# Your instructions
Take each line in the entries below that holds "Washing" and show it.

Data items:
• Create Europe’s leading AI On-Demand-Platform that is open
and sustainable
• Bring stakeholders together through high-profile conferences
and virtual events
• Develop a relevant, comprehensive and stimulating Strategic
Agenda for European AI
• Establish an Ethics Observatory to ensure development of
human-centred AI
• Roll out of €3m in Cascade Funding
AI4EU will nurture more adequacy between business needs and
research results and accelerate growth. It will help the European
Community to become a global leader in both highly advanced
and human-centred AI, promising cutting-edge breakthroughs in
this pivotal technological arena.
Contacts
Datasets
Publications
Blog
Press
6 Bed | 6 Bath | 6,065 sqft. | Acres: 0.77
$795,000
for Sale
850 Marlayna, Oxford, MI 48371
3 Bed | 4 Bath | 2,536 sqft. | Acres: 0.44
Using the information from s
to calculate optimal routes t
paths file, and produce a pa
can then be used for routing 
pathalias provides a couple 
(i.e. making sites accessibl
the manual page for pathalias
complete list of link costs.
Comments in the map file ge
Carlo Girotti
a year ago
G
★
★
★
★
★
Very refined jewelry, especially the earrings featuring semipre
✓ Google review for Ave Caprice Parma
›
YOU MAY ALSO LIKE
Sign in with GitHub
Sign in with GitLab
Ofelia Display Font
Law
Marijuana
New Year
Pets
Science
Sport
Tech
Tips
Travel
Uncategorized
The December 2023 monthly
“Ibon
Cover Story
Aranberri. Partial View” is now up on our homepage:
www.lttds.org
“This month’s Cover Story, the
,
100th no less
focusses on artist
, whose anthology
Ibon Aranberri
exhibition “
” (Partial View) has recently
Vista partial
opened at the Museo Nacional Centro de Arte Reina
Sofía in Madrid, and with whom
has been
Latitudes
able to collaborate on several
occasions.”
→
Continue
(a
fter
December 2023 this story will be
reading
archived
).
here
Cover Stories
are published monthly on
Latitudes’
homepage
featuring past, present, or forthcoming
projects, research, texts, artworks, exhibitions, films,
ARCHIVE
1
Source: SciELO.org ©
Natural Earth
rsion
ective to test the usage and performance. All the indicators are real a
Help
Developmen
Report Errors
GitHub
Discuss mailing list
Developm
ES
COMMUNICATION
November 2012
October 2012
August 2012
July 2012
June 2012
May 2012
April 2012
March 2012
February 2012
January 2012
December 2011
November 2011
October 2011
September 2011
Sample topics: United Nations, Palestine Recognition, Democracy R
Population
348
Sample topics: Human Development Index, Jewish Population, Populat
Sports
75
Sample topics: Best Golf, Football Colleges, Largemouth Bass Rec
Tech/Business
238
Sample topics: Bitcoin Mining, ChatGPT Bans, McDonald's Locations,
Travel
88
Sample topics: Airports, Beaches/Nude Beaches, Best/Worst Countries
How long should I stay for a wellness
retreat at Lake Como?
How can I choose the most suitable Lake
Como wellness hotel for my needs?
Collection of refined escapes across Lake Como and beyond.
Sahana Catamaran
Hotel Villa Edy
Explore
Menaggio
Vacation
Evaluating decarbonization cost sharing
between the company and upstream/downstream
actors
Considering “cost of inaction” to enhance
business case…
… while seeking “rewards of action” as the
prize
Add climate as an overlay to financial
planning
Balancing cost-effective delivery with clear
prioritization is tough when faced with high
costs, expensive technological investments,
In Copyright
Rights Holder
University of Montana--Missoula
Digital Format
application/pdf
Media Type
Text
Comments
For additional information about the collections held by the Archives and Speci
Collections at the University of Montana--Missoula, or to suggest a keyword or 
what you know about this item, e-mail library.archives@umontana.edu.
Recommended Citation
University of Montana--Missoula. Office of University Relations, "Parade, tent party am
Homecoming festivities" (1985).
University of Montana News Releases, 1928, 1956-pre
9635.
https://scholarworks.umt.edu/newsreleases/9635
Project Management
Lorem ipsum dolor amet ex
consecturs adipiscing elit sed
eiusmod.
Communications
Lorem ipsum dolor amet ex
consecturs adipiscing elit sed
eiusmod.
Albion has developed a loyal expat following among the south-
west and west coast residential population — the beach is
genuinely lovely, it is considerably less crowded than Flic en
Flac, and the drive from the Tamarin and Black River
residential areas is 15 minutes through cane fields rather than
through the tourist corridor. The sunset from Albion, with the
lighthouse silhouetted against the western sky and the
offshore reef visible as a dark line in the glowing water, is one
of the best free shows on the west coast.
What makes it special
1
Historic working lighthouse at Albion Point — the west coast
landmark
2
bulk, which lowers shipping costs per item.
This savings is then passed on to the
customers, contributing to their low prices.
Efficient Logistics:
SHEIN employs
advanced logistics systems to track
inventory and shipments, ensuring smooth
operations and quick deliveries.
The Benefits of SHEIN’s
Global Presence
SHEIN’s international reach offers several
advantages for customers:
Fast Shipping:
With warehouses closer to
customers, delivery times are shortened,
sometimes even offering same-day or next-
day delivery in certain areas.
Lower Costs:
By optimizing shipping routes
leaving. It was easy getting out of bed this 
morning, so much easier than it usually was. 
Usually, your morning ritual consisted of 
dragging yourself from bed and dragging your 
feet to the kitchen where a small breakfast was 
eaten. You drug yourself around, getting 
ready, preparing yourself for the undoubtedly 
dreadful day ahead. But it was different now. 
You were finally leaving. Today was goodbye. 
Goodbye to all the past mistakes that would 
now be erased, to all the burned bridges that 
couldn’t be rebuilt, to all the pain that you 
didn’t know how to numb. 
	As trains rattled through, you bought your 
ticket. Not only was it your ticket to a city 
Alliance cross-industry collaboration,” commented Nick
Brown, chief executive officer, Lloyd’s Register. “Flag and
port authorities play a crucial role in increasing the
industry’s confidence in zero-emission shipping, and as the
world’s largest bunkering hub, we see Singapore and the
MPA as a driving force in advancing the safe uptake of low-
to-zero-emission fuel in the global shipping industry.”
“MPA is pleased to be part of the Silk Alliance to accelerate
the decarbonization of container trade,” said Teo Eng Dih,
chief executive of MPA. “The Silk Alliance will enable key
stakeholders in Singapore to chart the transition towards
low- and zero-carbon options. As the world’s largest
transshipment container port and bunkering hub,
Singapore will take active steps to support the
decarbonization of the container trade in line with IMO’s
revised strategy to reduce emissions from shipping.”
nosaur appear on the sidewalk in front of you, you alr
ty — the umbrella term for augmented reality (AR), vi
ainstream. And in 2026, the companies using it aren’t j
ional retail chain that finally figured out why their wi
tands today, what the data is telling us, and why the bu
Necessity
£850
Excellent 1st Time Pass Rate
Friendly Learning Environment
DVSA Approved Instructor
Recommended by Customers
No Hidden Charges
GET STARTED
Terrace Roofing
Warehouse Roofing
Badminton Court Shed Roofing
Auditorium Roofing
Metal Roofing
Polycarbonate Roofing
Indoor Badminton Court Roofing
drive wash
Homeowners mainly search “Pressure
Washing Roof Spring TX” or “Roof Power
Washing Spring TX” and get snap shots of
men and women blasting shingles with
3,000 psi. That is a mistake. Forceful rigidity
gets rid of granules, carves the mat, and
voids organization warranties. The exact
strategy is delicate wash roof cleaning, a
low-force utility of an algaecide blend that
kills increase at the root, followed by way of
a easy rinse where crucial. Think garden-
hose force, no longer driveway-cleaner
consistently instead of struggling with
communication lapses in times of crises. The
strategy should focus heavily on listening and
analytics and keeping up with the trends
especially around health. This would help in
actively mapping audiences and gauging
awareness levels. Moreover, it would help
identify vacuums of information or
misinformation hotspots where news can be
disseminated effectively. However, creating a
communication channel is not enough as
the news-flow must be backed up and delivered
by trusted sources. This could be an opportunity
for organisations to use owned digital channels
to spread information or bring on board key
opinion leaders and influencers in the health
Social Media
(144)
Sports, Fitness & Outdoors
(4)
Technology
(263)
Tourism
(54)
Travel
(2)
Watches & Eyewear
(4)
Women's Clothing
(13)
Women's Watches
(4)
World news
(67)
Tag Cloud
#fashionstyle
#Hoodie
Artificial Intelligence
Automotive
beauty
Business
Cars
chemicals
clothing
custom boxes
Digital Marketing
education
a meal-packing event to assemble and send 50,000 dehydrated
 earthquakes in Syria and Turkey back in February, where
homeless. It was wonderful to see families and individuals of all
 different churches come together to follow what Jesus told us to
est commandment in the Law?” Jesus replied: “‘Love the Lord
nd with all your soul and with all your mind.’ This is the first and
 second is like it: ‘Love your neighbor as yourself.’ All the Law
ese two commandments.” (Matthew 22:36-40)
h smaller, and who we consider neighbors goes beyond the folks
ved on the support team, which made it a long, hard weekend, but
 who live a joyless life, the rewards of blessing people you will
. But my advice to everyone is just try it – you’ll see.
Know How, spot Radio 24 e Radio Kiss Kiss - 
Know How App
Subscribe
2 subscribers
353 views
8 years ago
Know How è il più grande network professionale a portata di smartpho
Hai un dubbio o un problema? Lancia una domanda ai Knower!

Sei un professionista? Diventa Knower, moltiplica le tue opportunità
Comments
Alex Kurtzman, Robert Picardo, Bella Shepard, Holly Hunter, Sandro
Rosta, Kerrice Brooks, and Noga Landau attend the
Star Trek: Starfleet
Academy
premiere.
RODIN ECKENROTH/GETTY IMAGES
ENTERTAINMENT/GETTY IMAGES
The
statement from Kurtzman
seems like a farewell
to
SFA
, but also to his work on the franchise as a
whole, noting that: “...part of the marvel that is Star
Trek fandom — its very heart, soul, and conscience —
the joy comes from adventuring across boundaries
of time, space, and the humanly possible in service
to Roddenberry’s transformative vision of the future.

# Answer to this task
Washing Roof Spring TX” or “Roof Power
Washing Spring TX” and get snap shots of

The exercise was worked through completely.